* TRY IT *
Return only the tail of the data below, word for word: the line with "Sukienki czerwone" and each line after it through the final one.

Top of EXTRACTED INFORMATION

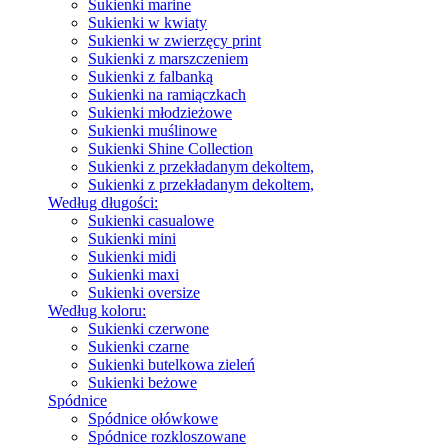
Sukienki marine
Sukienki w kwiaty
Sukienki w zwierzęcy print
Sukienki z marszczeniem
Sukienki z falbanką
Sukienki na ramiączkach
Sukienki młodzieżowe
Sukienki muślinowe
Sukienki Shine Collection
Sukienki z przekładanym dekoltem,
Sukienki z przekładanym dekoltem,
Według długości:
Sukienki casualowe
Sukienki mini
Sukienki midi
Sukienki maxi
Sukienki oversize
Według koloru:
Sukienki czerwone
Sukienki czarne
Sukienki butelkowa zieleń
Sukienki beżowe
Spódnice
Spódnice ołówkowe
Spódnice rozkloszowane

Bottom of EXTRACTED INFORMATION

* EXERCISE SOLUTION *
Sukienki czerwone
Sukienki czarne
Sukienki butelkowa zieleń
Sukienki beżowe
Spódnice
Spódnice ołówkowe
Spódnice rozkloszowane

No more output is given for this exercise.